I lit a few candles yesterday. Reading the gruesome report of the events in Peshawar had me rattled. Two days prior I was hanging little ornaments on my tree in memory of each person killed in Newtown, MA and now 148 lives were gone at the hands of the Taliban. Children and teachers were shamelessly killed.
My daughter walked out to a dim kitchen and she knew right away.
“Pakistan mom?” I nodded as she sat down to join me and we stared at the candles hoping the light was strong enough.
My son had a different response.“Candles mom? How will that help?” He had questions, lots of questions, and so finally I pulled up a recent news article and we read it together and my candles did nothing for him.
His eyes filled with tears. “I’m scared, mom. School should not be scary.”
I did not correct him.
“Things like that don’t happen here” would have been my response a few years back. Maybe we don’t have the Taliban and the US remains largely a much safer place to be educated than in many places around the world yet uncertainty has now crept into our haven as well.

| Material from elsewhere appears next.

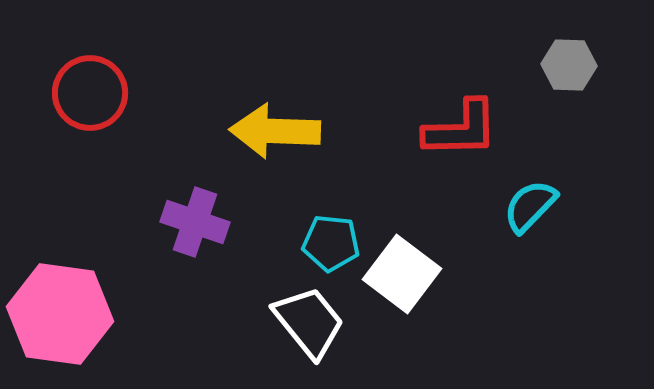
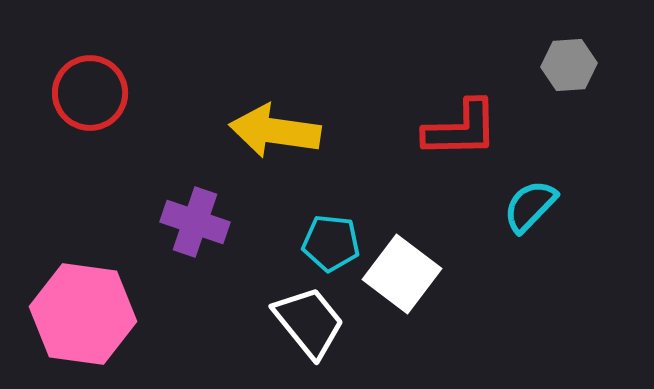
gray hexagon: rotated 6 degrees counterclockwise
yellow arrow: rotated 6 degrees clockwise
pink hexagon: moved 23 px right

For once I did not know how to comfort him.
After a bit I reminded him of one of our favorite books The Three Questions based on a Tolstoy fable. In the book a panda named Stillwater is trying to teach a friend how to determine who the most important person is, what time is the best, and what actions are the right ones to take. Through some experience he learns the most important time is now, the most important person is the one you are with, and the most important action is the kindest one.
And so that is what I tried to tell him.
“So Bug, right now I am feeling helpless. I can light this candle and send my thoughts towards people far away. I can show you I care by listening to your concerns even though I have no answers.”
He wasn’t completely satisfied, but his gaze drifted toward the candle. He took my hand and we sat there lost in our unsettled thoughts together.